“I thought you had some motive in the matter besides love to me. But I’d pay it if she’d marry me. But she won’t.”

“She will, if you choose to be a little bolder. We leave here, my wife, Neva and myself, next Monday for Wynde Heights. Mrs. Black will use all her influence with Neva during our absence to induce her to accept you, and I am sure she will succeed. You are to hold yourself in readiness to come to us at any moment on receiving my summons.”

“Where is Wynde Heights?”

“In Yorkshire.”

“Very well. I will come when you notify me. But I don’t think going will do any good. Miss Wynde is no coquette, and not likely to change her mind. Besides, she is likely to marry Lord Towyn.”

“I think not,” said Craven Black significantly. “She is a minor, and I don’t believe she would marry against the wishes of her step-mother?”

“The question is if your wife is her step-mother,” remarked Rufus, still recklessly. “The probability is that the relationship is worn out by this time, and the sense of duty that Miss Wynde may have felt toward her father’s widow will fall short when it comes to be directed toward Craven Black’s wife.”

“We won’t go into details,” said his father coolly. “If you want to marry the girl, keep telling her so. There’s nothing like persistence.”
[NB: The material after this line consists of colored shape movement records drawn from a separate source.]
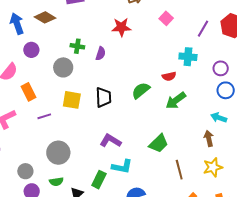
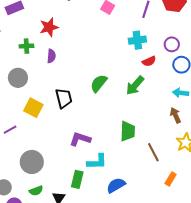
red star: (121, 27) -> (49, 27), moved
green cross: (77, 46) -> (26, 46), moved
red semicircle: (169, 76) -> (149, 61), moved
yellow square: (72, 100) -> (33, 108), turned 30
green trapezoid: (159, 143) -> (128, 131), turned -30

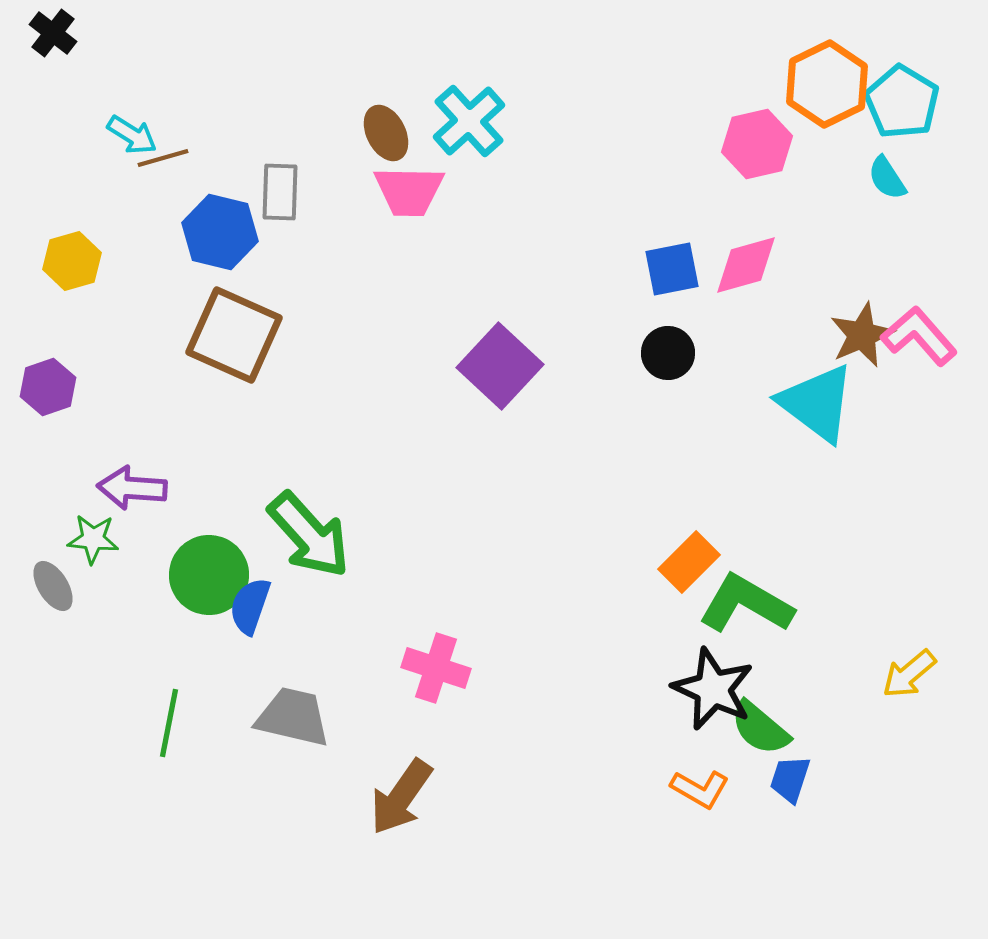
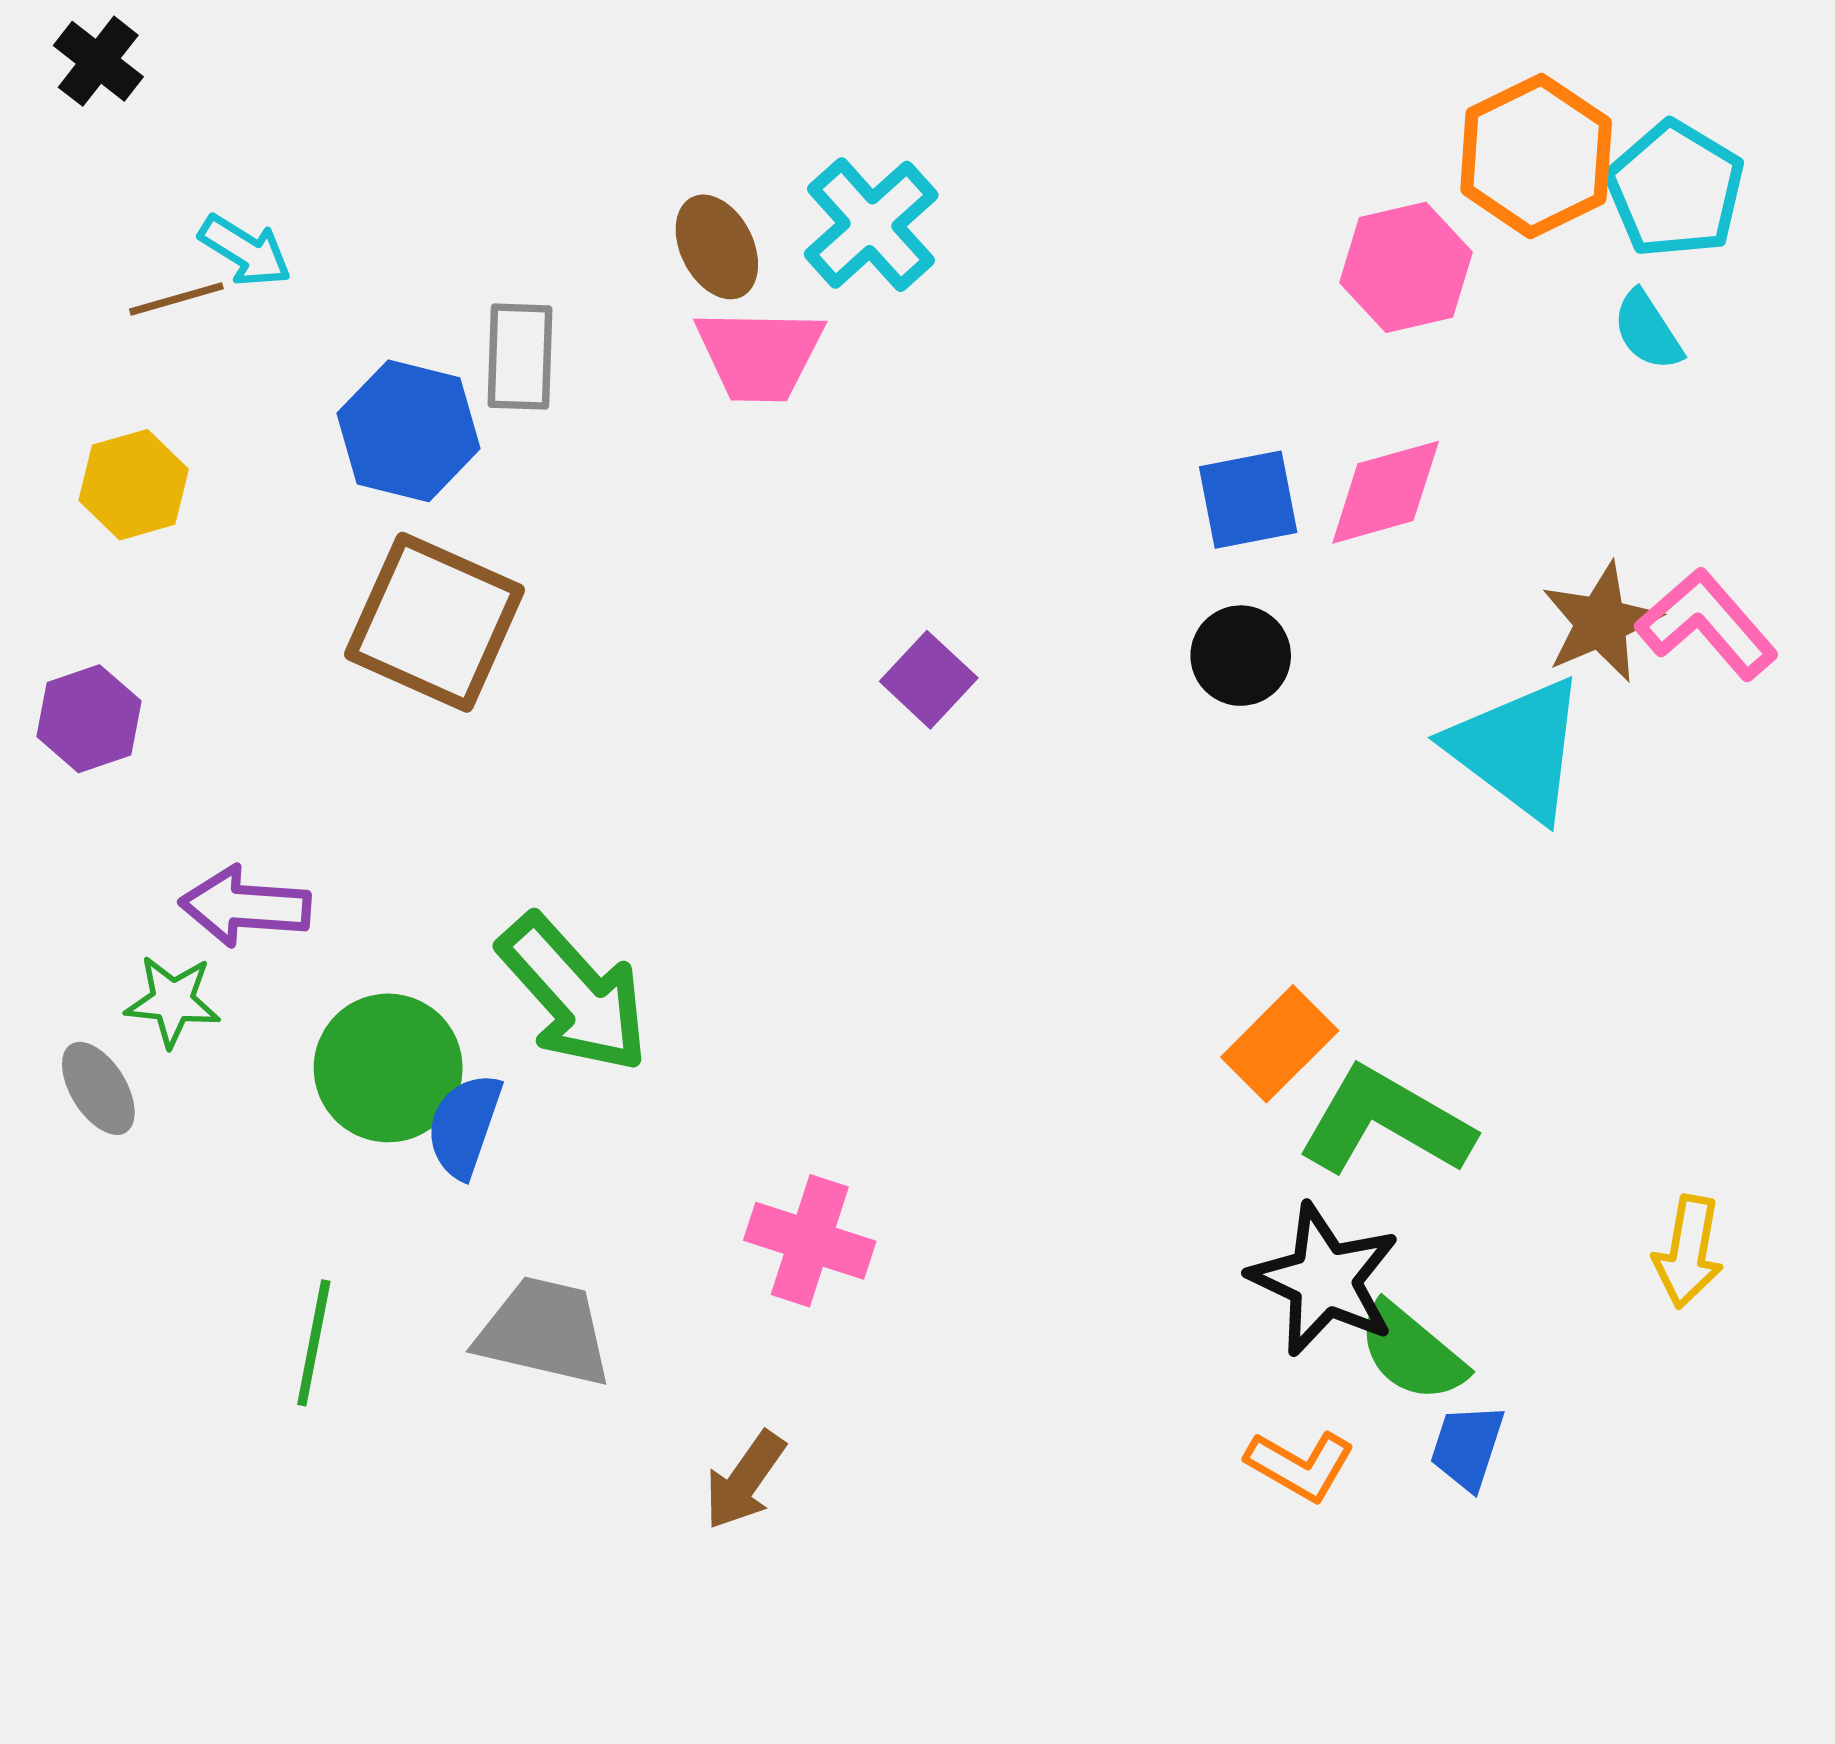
brown line: (163, 158) -> (176, 299), moved
purple square: (500, 366) -> (929, 680), size x0.6
yellow arrow: (909, 674) -> (1688, 1252), turned -40
brown arrow: (401, 797) -> (745, 1480), size x0.7

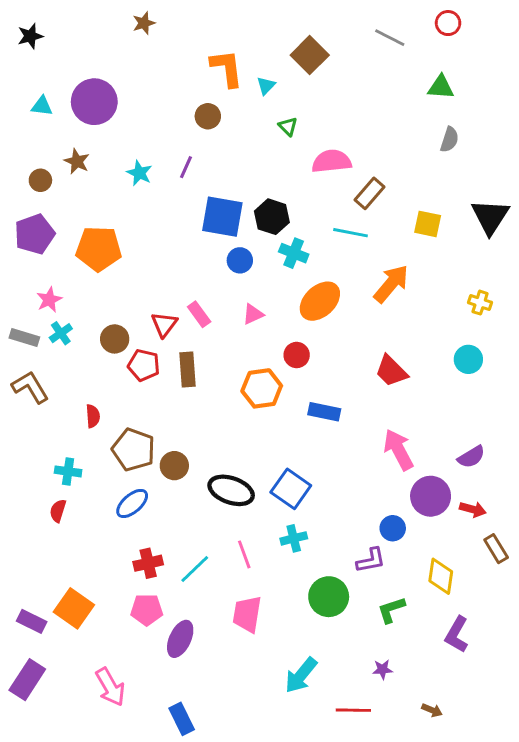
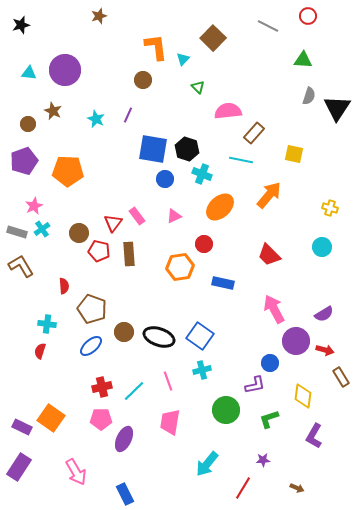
black triangle: (490, 217) -> (337, 108), moved
brown circle: (174, 466) -> (124, 332), moved
red line: (353, 710) -> (243, 488), turned -60

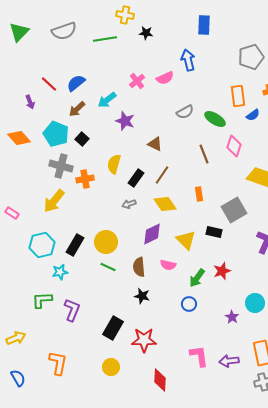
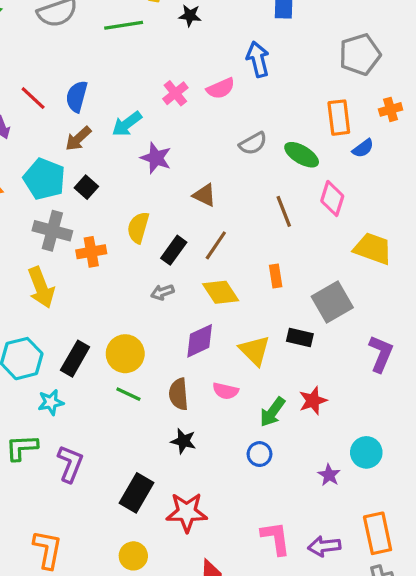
blue semicircle: (76, 83) -> (77, 96), turned -36
yellow arrow: (54, 201) -> (41, 287), turned -60

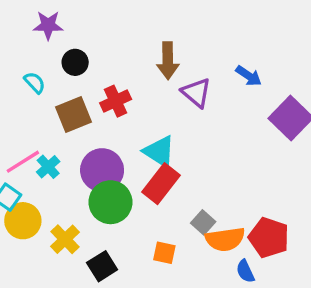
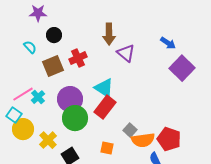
blue arrow: (249, 76) -> (168, 43), moved

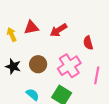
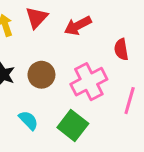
red triangle: (31, 28) -> (37, 18), turned -42

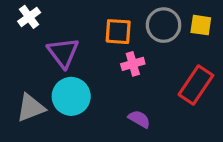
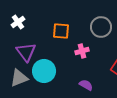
orange square: (118, 32) -> (61, 31), moved
purple triangle: (63, 53) -> (26, 52), moved

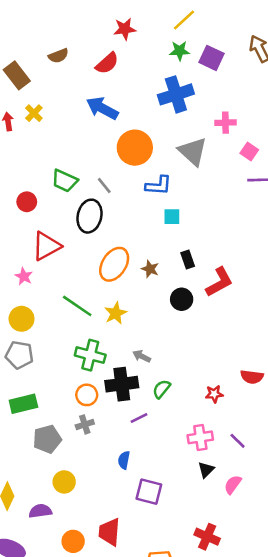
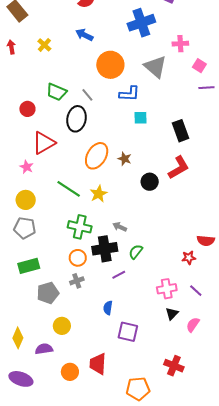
blue arrow: (102, 108) -> (84, 35), size x0.7
yellow cross: (34, 113) -> (44, 45), moved
black rectangle: (188, 259) -> (181, 131), moved, size x1.5
red star: (214, 394) -> (189, 258), moved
“Ye-s; but about that ten thousand pounds a year?” said Rufus thoughtfully. “I don’t think it would be right to take any such sum out of her income, and besides, it might be impossible.”

“Leave that to me. As to the right and wrong of it, a perjurer is not qualified to judge. Confine yourself to what you can understand. It is time to get ready for dinner, and I advise you to come down with a cheerful face.”